Trying to get help from the UK Foreign Office if your loved ones are detained or have died overseas is a waking nightmare, according to desperate family members.
The families have also complained that the UK is placing international diplomacy over supporting its own citizens, with one bereaved sister saying that talking to the Foreign Office in a crisis was like “screaming into a vacuum.”
Among those who have taken issue with the Foreign Office is Richard Ratcliffe, whose British-Iranian wife Nazanin Zaghari-Ratcliffe is currently imprisoned in Iran, with their daughter Gabriella also detained, having had her passport confiscated.
“There has been no condemnation of Nazanin’s detention, and no official statement on Gabriella who, since her passport has been taken away, is also formally detained,” he told the Times.
“The government doesn’t stand up for their own citizens,” he said.
Fiona Scott Lazareff, whose son Nicolas was found frozen to death in Russia last week, told the Times that dealing with the department was like having to go through a “poor call center.”
While she praised the Russian police and the French diplomats involved – her son was also a French citizen – she described the UK’s response as “appalling.”
“What is horrifying is that they essentially refused to come to the aid of someone in distress. In spite of the information they had, they were unhelpful. They pretended they were going to help but didn’t,” she told the paper.
“The very worst moment was shortly after articles were published saying Nicolas’s body had been found. I received a phone call from them asking me if I had heard from him.”
The sister of a woman kidnapped and murdered in Iraq also complained that 14 years on, her sibling's body has still not been returned.

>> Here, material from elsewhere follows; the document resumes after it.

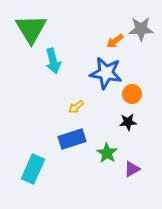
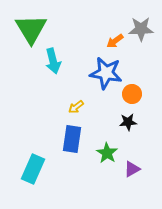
blue rectangle: rotated 64 degrees counterclockwise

Deirdre Manchanda, whose late sister Margaret Hassan was an aid worker in the war-torn country, said: “We had been asking for years for help. We just went around in circles, they don’t react until things are too late.
“It’s a feeling of helplessness, like screaming into a vacuum, feeling that nobody is doing anything.”
A spokesman for the Foreign Office defended the department’s record.
“Last year [staff] helped in more than 5,000 detentions, 3,600 deaths and 3,300 hospital cases. Our most recent customer survey shows 80 percent of people rated our consular services eight, nine or 10 out of 10,” he said.